In 2001, Stature Construction had been listed by Hispanic Business Magazine as one of the nation's largest Hispanic-owned businesses, with $28 million in revenue.

For years, the company steadily pumped out more than 50 homes a year in the burgeoning Houston market, according to depositions given by Casimiro.

But Casimiro has claimed his company was a casualty of the lawsuits and subcontractors' substandard work. Casimiro, a former member of the Harris County Housing Authority, has been building in Houston for years — first fencing, then affordable homes and then upscale inside-the-loop developments.

His partner at Stature was Thibodeau, a Houston builder who founded the company with Casimiro's father in 1989. Thibodeau oversaw construction; Casimiro was the business manager who oversaw warranty matters, according to depositions.

Casimiro used Norman Chapa, his brother-in-law, as his go-to guy for dealing directly with homeowners' warranty issues.

Chapa, who has no construction experience, went to federal prison last year after pleading guilty to taking part in an international visa fraud ring involving Chinese citizens, according to his sworn statements and federal court records.

In 2001, the year Stature Construction became inactive, Casimiro and Thibodeau founded other companies, including Tremont Homes.

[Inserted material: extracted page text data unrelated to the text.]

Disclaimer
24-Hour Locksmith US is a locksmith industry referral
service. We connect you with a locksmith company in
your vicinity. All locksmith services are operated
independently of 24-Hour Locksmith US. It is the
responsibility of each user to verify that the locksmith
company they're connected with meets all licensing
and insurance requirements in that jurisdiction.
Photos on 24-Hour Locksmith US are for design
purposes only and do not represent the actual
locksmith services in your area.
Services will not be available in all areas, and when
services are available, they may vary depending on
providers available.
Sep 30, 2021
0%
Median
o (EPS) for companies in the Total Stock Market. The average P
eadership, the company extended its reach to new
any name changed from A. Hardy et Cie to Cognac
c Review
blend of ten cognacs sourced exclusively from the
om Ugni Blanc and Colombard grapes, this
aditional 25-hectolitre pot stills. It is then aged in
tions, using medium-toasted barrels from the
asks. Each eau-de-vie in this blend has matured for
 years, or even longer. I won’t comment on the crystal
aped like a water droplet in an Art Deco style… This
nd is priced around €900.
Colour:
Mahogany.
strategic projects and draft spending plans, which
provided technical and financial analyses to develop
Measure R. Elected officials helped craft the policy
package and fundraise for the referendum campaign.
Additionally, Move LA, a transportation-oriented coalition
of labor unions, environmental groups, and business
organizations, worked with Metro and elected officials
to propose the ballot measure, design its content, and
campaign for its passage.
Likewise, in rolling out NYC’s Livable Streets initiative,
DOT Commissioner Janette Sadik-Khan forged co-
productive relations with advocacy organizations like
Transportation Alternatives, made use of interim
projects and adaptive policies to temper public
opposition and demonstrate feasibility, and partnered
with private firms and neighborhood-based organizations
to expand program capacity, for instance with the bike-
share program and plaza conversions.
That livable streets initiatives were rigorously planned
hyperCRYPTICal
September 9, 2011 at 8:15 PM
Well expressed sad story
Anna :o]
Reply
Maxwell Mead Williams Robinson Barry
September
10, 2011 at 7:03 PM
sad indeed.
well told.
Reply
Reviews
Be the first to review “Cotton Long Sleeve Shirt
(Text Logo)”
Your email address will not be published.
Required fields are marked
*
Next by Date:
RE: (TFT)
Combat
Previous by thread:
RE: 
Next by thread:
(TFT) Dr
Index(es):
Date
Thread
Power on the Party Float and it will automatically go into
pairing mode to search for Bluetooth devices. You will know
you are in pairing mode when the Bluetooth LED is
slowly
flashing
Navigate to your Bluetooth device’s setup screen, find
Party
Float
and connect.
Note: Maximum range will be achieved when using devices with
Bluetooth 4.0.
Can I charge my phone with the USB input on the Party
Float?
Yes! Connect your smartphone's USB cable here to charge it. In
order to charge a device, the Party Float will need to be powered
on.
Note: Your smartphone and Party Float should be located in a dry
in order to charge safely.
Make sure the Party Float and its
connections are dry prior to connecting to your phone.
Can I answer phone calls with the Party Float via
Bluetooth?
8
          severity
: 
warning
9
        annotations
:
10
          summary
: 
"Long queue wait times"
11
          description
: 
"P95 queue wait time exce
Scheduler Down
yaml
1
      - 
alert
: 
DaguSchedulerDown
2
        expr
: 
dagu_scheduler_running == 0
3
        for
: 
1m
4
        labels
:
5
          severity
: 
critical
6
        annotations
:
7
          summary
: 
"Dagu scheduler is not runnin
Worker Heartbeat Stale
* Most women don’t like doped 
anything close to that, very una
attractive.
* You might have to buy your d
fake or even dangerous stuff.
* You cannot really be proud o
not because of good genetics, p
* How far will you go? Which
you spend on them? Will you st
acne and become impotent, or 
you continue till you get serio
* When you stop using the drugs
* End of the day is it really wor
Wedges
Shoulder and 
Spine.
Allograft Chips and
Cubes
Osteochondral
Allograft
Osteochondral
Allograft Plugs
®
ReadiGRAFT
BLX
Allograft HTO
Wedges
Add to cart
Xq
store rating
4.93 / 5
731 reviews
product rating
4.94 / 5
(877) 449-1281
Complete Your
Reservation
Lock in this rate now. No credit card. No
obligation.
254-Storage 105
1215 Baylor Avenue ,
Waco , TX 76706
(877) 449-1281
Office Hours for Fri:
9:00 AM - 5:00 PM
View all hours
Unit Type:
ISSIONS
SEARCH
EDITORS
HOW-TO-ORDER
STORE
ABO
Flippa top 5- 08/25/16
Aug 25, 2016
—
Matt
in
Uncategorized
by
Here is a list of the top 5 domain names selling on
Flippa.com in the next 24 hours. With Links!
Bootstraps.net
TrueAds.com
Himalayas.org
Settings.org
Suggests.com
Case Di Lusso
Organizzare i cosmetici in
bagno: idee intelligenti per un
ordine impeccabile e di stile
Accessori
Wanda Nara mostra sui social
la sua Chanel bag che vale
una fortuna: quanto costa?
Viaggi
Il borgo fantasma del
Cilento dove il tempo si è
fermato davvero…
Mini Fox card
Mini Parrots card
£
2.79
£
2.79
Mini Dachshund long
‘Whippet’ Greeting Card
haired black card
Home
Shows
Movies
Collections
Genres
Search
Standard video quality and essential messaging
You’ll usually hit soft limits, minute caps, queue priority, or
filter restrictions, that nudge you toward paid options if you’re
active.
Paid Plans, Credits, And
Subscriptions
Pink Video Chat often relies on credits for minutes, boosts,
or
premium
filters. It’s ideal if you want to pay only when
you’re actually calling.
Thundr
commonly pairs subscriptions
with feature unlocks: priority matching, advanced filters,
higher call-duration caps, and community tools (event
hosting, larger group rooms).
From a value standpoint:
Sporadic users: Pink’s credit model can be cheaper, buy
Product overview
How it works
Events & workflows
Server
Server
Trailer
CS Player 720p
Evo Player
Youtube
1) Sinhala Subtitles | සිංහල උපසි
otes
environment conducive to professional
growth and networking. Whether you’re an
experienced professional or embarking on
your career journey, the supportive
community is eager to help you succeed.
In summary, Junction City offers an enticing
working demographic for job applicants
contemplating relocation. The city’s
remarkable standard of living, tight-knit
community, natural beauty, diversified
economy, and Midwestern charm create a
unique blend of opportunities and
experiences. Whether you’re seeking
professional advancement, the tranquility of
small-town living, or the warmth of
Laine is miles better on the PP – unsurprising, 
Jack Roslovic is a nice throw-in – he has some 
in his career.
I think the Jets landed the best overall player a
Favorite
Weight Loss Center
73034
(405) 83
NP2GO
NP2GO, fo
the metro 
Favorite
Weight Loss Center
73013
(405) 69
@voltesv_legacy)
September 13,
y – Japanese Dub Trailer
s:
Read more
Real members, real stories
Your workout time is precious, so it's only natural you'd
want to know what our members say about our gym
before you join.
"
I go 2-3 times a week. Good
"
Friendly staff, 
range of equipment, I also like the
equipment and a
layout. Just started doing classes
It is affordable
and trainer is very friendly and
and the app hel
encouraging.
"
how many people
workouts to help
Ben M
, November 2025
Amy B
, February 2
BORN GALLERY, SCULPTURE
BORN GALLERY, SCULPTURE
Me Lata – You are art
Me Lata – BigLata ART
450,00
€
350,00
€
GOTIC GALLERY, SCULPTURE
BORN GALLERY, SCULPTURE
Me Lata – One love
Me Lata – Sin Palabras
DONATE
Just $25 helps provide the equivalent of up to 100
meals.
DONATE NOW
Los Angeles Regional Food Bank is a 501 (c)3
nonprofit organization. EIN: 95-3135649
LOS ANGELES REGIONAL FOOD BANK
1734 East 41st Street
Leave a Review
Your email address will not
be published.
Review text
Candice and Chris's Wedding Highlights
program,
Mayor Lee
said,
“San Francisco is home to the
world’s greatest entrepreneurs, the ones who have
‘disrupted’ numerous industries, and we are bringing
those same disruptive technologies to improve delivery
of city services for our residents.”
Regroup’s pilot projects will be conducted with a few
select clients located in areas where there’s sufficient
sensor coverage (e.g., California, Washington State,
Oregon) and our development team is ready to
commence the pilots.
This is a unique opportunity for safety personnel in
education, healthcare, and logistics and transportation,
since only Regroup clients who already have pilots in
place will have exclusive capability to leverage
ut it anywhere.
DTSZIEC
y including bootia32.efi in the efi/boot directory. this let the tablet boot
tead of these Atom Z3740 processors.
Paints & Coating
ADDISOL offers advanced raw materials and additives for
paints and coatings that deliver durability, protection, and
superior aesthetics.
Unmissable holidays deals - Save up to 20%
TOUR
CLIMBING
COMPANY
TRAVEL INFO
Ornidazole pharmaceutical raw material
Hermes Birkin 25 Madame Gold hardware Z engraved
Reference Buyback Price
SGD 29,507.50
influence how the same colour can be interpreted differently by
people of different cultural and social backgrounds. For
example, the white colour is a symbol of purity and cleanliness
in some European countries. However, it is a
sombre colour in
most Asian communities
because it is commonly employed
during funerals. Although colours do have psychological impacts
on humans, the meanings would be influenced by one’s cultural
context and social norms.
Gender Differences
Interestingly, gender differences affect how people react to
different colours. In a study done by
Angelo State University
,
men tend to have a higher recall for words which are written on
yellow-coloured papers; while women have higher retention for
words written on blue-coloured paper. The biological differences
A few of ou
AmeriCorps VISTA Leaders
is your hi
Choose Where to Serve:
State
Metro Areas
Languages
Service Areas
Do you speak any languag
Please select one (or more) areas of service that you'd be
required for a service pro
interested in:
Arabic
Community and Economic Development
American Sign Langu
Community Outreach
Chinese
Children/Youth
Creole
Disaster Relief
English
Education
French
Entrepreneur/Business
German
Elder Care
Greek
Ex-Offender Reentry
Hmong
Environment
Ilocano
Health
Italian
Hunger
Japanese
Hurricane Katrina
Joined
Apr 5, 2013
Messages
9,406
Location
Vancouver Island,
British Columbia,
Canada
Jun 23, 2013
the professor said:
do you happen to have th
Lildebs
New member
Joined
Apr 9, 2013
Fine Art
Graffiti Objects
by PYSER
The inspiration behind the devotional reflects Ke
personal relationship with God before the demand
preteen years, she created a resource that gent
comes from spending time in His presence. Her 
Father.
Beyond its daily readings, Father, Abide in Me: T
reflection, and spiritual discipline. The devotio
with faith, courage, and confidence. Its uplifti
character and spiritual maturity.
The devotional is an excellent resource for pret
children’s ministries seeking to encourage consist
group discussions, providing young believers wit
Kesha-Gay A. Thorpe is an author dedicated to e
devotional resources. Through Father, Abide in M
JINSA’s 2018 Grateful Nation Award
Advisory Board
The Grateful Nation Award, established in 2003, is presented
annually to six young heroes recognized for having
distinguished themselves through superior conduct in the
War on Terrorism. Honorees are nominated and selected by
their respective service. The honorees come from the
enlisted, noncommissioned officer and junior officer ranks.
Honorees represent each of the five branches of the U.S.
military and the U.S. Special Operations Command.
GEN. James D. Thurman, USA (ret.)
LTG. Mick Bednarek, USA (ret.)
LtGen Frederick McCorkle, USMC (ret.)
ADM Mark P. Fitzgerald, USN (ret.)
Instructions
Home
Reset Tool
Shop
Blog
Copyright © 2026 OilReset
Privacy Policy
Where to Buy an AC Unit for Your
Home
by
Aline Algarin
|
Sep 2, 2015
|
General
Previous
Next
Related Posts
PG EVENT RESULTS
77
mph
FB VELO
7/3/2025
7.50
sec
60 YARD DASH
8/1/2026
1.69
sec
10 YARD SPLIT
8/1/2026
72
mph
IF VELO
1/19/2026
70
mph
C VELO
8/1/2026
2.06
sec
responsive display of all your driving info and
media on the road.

Initially, at least, Tremont Homes used the same offices and many of the same employees.


The hidden defects
The Hyde Park Crescent project, started in 1999, featured a three-story boxy design with steep-pitched roofs and decorative accents. Several couples, like the Fogals and the Ellises, were captivated by what seemed like a sure-thing investment.

"By outward appearances the homes were masterpieces with spacious rooms, hardwood floors and detailed interior finishings," said the Ellises' lawsuit. But in reality, they were "nightmares in the making."

The first problems seemed small — it rained in a few windows; a bathtub leaked.

It took several rounds of repairs before the Ellises and others learned about the mostly hidden defects, their lawsuit says. Roofs and balconies accumulated moisture that slowly discolored and undermined stucco facades.

The Fogals eventually learned their own home had been filled with mold before they bought it for $368,564 in April 2002. There had been nothing in the paperwork at closing that disclosed leaks or roof problems, according to arbitration documents.

Unable to pay needed repairs, the Fogals lost their home to foreclosure in June 2005.